Data records:
------------

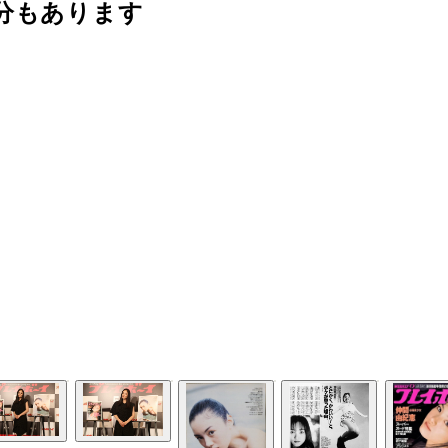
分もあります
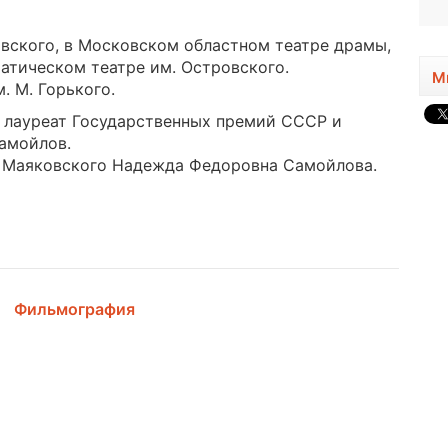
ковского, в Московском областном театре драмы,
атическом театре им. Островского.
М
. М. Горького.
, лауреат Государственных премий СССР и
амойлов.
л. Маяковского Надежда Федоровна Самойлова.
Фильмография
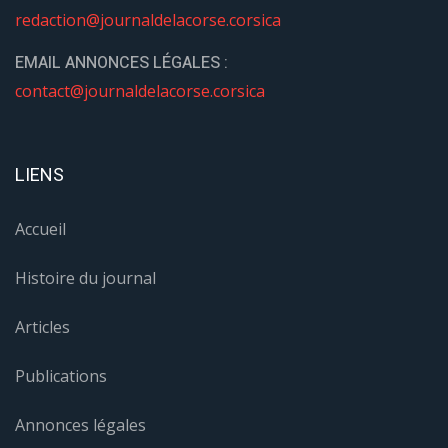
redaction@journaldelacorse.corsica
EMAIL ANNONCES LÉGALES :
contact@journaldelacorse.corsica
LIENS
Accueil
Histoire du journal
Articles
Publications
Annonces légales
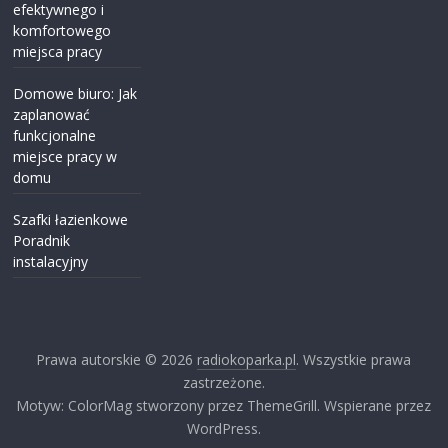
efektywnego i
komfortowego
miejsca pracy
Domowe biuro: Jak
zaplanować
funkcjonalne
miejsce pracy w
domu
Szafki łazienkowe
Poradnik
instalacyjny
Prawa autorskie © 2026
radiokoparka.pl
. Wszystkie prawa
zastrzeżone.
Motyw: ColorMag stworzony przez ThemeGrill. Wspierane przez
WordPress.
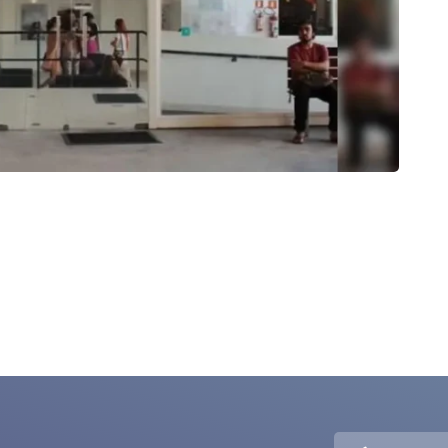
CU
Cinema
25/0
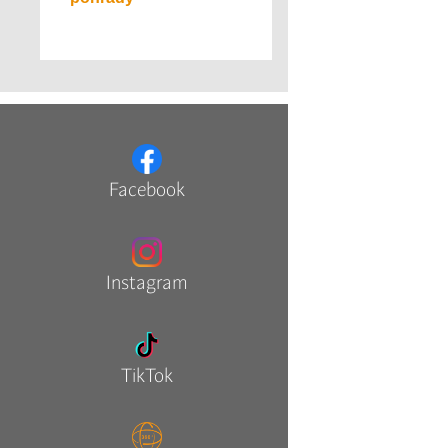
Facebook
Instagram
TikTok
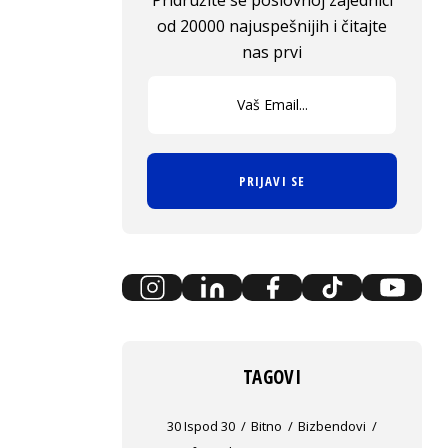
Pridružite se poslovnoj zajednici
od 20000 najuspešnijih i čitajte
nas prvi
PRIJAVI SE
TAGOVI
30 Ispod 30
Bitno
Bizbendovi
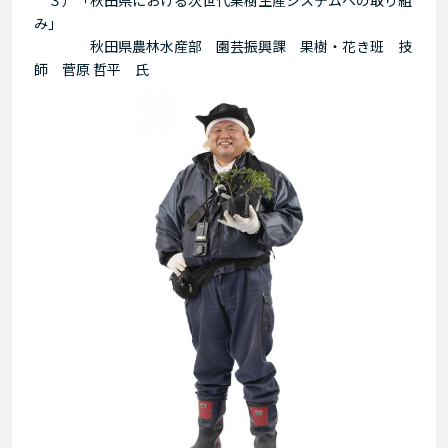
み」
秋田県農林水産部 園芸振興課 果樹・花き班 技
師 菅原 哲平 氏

------------

## Task details
The records above must be returned exactly, with each picture omitted.

## Task response
分もあります
ковского, в Московском областном театре драмы,
атическом театре им. Островского.
М
. М. Горького.
, лауреат Государственных премий СССР и
амойлов.
л. Маяковского Надежда Федоровна Самойлова.
Фильмография
redaction@journaldelacorse.corsica
EMAIL ANNONCES LÉGALES :
contact@journaldelacorse.corsica
LIENS
Accueil
Histoire du journal
Articles
Publications
Annonces légales
efektywnego i
komfortowego
miejsca pracy
Domowe biuro: Jak
zaplanować
funkcjonalne
miejsce pracy w
domu
Szafki łazienkowe
Poradnik
instalacyjny
Prawa autorskie © 2026
radiokoparka.pl
. Wszystkie prawa
zastrzeżone.
Motyw: ColorMag stworzony przez ThemeGrill. Wspierane przez
WordPress.
CU
Cinema
25/0
Facebook
Instagram
TikTok
Pridružite se poslovnoj zajednici
od 20000 najuspešnijih i čitajte
nas prvi
PRIJAVI SE
TAGOVI
30 Ispod 30
Bitno
Bizbendovi
み」
秋田県農林水産部 園芸振興課 果樹・花き班 技
師 菅原 哲平 氏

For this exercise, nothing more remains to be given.